Originally from Philadelphia, Mike Ship, Global Executive MBA Class of 2024, came to Darden with a diverse personal and professional background.

Shipp served in the Navy for eight years, four active duty and four reserve, as a Personnel Specialist working in an HR and administrative role supporting payroll, orders, benefits and families. He then worked at Bank of America as an executive assistant, focusing on employee engagement and community development. This introduced him to working in the DEI space, leading him to start the Military Support and Assistance group for Bank of America in the state of New Jersey.  

After moving to Washington D.C., he worked in the nonprofit space helping children with disabilities before moving into a role as DEI and Impact Manager for Athletic Brewing Company. He is the founder of Perfect Timing Multisport, a platform created to help people navigate to the start line, excel through the finish line, and a space where their experiences are shared, and he hosts the Perfect Timing Multisport podcast 

During his time at Darden, Shipp served as President of Darden’s Black Professional MBA Assocation (BPMBA). As President, Shipp helped develop a wide range of programming focused on fostering community. Including an All Cohorts Spring Virtual Gathering, networking dinners, activities during UVA Black Alumni Weekend, and the recent Black Alumni Trailblazers panel. This featured some of Darden’s first Black alumni reflecting on their MBA journeys and how they stay connected to Darden.  

He also volunteered with the Prison Re-Entry Education Program (PREP). In this program, MBA students teach incarcerated learners about entrepreneurship, financial literacy and the foundations of business using the case method. The goal of this program is two-fold – To empower incarcerated individuals with valuable skills and knowledge that may open to new opportunities upon their release. And, to transform volunteer MBA students into future business leaders with a fundamentally altered perspective on individuals with prior incarceration experiences and their integration into employment processes.    

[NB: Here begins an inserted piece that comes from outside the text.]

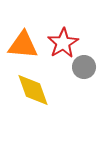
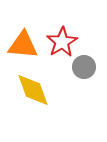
red star: moved 1 px left, 1 px up
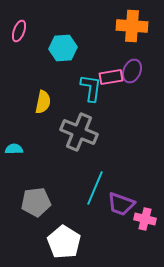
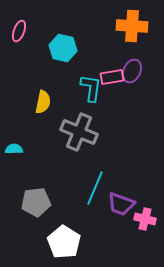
cyan hexagon: rotated 16 degrees clockwise
pink rectangle: moved 1 px right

“I’m a community builder. I love people. I love building connections and building community. Being a child to a teenage mother and realizing how important it was for me to have community saved my life, and it continues to do so to this day.”  

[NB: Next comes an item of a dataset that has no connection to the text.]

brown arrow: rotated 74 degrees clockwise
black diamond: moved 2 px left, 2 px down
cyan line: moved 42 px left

How did you become interested in pursuing an MBA?  

When I graduated high school, I didn’t apply to any colleges. That just wasn’t a conversation my family had with me. I graduated high school at 17, and my uncle, who was in the Navy, made sure I didn’t stay in Philly without a plan. So, he gained custody of me, and I moved down to Norfolk with him and figured it out.  

I earned my associate degree and then graduated with my undergraduate degree from the University of the District of Columbia. Through that time, I was lucky to have great professional opportunities. I knew from day one, I wanted to continue my education. The MBA has been the glue that has brought together my nontraditional education and professional backgrounds and set me forward. 

What led you to Darden?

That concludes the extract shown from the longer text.